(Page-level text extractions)
■ ■ ■ ■ ■ ■ ■
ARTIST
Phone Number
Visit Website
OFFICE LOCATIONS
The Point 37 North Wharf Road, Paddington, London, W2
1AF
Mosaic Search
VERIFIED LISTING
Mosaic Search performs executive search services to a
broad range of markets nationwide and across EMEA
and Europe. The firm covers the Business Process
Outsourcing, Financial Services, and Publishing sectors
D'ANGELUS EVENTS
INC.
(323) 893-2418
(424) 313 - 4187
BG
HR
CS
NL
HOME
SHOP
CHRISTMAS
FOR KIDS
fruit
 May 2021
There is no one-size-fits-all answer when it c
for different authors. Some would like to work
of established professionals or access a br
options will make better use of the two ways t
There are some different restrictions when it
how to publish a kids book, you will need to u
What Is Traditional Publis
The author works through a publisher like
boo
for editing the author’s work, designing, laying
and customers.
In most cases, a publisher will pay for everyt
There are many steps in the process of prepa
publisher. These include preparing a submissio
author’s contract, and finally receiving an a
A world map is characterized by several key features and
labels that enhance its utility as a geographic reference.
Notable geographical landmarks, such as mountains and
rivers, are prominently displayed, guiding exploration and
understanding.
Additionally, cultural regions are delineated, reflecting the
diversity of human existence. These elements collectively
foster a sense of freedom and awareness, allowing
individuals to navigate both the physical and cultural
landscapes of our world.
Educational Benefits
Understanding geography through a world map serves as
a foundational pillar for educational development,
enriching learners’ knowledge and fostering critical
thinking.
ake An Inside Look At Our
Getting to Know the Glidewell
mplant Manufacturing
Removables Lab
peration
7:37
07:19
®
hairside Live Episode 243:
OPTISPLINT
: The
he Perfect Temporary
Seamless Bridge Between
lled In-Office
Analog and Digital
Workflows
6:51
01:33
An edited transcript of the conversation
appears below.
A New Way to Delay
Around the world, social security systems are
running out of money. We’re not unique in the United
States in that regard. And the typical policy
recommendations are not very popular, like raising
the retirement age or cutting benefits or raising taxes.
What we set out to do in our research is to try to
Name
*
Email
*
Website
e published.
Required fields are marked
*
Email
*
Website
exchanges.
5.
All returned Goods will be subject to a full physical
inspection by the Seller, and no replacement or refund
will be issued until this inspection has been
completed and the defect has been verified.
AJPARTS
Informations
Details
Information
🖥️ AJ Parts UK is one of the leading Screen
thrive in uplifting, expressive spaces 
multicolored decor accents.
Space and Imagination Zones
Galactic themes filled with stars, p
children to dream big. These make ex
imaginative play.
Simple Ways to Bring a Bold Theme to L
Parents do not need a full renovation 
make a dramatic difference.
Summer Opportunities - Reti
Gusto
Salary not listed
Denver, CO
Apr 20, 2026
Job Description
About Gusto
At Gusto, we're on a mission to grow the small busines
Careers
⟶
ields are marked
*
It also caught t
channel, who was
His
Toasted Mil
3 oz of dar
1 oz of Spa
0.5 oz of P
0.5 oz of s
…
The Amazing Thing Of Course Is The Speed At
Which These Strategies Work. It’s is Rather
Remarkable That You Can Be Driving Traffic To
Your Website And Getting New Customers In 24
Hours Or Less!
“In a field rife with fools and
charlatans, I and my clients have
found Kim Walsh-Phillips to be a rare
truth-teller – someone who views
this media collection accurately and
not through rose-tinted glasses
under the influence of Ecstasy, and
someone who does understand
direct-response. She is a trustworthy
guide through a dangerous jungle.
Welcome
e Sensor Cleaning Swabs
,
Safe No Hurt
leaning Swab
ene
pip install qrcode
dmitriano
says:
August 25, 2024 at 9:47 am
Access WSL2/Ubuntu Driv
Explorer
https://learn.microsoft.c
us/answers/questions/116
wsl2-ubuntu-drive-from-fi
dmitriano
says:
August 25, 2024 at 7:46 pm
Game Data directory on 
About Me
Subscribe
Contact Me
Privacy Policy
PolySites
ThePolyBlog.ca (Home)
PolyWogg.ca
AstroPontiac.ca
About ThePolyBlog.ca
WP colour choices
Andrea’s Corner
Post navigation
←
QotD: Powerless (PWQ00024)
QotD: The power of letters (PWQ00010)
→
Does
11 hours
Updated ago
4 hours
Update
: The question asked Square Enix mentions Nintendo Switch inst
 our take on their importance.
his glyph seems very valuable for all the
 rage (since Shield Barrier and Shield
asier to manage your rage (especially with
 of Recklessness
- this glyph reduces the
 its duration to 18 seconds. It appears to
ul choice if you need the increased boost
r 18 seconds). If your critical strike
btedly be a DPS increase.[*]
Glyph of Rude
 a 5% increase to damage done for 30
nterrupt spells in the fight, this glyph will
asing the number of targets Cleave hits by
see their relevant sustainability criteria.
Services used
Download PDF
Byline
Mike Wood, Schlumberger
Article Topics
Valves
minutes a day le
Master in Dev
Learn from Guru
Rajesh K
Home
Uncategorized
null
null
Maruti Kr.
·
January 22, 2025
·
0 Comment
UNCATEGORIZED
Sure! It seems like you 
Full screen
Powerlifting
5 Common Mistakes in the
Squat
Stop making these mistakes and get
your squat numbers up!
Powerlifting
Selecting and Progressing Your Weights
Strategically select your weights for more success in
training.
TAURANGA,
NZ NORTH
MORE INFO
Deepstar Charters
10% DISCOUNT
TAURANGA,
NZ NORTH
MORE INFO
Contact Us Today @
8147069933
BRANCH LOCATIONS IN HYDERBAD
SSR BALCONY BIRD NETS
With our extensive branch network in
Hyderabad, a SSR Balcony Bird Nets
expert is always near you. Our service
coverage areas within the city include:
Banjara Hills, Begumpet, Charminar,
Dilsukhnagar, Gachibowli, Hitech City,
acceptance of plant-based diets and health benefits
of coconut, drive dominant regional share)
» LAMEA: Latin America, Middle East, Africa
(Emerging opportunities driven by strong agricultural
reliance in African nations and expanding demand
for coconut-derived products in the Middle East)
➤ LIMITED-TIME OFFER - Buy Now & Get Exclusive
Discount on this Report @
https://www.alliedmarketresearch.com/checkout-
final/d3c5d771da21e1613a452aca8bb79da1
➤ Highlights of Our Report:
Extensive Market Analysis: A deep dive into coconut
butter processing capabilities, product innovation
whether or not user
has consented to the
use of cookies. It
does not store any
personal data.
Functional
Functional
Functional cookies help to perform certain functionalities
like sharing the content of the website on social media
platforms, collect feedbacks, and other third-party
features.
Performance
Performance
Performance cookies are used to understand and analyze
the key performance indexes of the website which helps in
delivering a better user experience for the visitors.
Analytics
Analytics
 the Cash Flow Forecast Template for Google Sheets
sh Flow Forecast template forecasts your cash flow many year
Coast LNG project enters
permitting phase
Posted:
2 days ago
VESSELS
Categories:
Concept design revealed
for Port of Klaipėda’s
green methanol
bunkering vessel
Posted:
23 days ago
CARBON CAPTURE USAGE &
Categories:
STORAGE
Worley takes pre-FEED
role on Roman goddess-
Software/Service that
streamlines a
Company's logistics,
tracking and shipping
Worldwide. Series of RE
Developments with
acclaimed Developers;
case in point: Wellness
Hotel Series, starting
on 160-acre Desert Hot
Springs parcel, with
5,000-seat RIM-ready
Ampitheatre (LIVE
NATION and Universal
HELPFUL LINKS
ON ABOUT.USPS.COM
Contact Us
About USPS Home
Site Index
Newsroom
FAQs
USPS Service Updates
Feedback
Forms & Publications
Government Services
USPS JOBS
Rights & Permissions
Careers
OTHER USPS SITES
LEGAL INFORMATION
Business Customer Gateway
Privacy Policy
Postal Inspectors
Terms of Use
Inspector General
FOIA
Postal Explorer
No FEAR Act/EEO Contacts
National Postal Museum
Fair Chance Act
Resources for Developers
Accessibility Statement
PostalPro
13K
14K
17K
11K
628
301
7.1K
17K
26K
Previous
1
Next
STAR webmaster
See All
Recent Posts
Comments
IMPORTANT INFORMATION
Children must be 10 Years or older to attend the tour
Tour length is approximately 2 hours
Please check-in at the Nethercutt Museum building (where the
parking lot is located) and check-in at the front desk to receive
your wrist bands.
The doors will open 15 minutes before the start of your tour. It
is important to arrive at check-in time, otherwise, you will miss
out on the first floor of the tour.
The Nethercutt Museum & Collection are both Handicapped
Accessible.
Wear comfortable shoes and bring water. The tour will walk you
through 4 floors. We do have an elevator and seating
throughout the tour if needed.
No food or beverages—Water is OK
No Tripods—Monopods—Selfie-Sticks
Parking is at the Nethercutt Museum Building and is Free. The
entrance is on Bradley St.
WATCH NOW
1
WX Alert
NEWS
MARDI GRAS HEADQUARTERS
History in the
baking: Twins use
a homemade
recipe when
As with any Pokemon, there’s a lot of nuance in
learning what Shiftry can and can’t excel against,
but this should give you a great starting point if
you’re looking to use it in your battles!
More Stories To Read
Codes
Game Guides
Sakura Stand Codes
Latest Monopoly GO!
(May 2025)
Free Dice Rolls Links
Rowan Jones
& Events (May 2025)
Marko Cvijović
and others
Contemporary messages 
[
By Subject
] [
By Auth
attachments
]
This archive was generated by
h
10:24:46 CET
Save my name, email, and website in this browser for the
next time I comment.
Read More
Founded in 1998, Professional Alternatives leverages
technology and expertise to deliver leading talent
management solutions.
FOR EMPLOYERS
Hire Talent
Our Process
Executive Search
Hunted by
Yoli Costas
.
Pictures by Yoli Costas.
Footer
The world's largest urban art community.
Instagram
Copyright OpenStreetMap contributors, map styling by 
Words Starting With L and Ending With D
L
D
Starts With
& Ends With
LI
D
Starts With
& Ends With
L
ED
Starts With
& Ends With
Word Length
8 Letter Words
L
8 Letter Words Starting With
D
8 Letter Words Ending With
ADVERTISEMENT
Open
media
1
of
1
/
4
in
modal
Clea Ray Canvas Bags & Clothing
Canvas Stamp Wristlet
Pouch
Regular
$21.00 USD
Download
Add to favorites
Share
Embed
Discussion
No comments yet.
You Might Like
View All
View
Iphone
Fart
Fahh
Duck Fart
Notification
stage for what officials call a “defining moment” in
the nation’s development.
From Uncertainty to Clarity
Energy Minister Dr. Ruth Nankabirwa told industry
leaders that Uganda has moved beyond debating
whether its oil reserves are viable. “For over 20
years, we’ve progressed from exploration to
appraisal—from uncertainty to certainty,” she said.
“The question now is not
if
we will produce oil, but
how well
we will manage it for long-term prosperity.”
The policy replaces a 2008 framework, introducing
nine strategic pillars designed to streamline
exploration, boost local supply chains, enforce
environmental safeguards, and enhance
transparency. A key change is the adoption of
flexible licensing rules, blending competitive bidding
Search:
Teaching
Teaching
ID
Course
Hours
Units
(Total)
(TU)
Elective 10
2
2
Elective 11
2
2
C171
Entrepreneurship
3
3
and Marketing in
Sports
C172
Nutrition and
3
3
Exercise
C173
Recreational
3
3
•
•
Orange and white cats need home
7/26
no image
■ ■ ■ ■ ■ ■ ■
What is expected: Beginning with the line that contains "next time I comment.", set down every line through the end of the data without change.

Response for this exercise:
next time I comment.
Read More
Founded in 1998, Professional Alternatives leverages
technology and expertise to deliver leading talent
management solutions.
FOR EMPLOYERS
Hire Talent
Our Process
Executive Search
Hunted by
Yoli Costas
.
Pictures by Yoli Costas.
Footer
The world's largest urban art community.
Instagram
Copyright OpenStreetMap contributors, map styling by 
Words Starting With L and Ending With D
L
D
Starts With
& Ends With
LI
D
Starts With
& Ends With
L
ED
Starts With
& Ends With
Word Length
8 Letter Words
L
8 Letter Words Starting With
D
8 Letter Words Ending With
ADVERTISEMENT
Open
media
1
of
1
/
4
in
modal
Clea Ray Canvas Bags & Clothing
Canvas Stamp Wristlet
Pouch
Regular
$21.00 USD
Download
Add to favorites
Share
Embed
Discussion
No comments yet.
You Might Like
View All
View
Iphone
Fart
Fahh
Duck Fart
Notification
stage for what officials call a “defining moment” in
the nation’s development.
From Uncertainty to Clarity
Energy Minister Dr. Ruth Nankabirwa told industry
leaders that Uganda has moved beyond debating
whether its oil reserves are viable. “For over 20
years, we’ve progressed from exploration to
appraisal—from uncertainty to certainty,” she said.
“The question now is not
if
we will produce oil, but
how well
we will manage it for long-term prosperity.”
The policy replaces a 2008 framework, introducing
nine strategic pillars designed to streamline
exploration, boost local supply chains, enforce
environmental safeguards, and enhance
transparency. A key change is the adoption of
flexible licensing rules, blending competitive bidding
Search:
Teaching
Teaching
ID
Course
Hours
Units
(Total)
(TU)
Elective 10
2
2
Elective 11
2
2
C171
Entrepreneurship
3
3
and Marketing in
Sports
C172
Nutrition and
3
3
Exercise
C173
Recreational
3
3
•
•
Orange and white cats need home
7/26
no image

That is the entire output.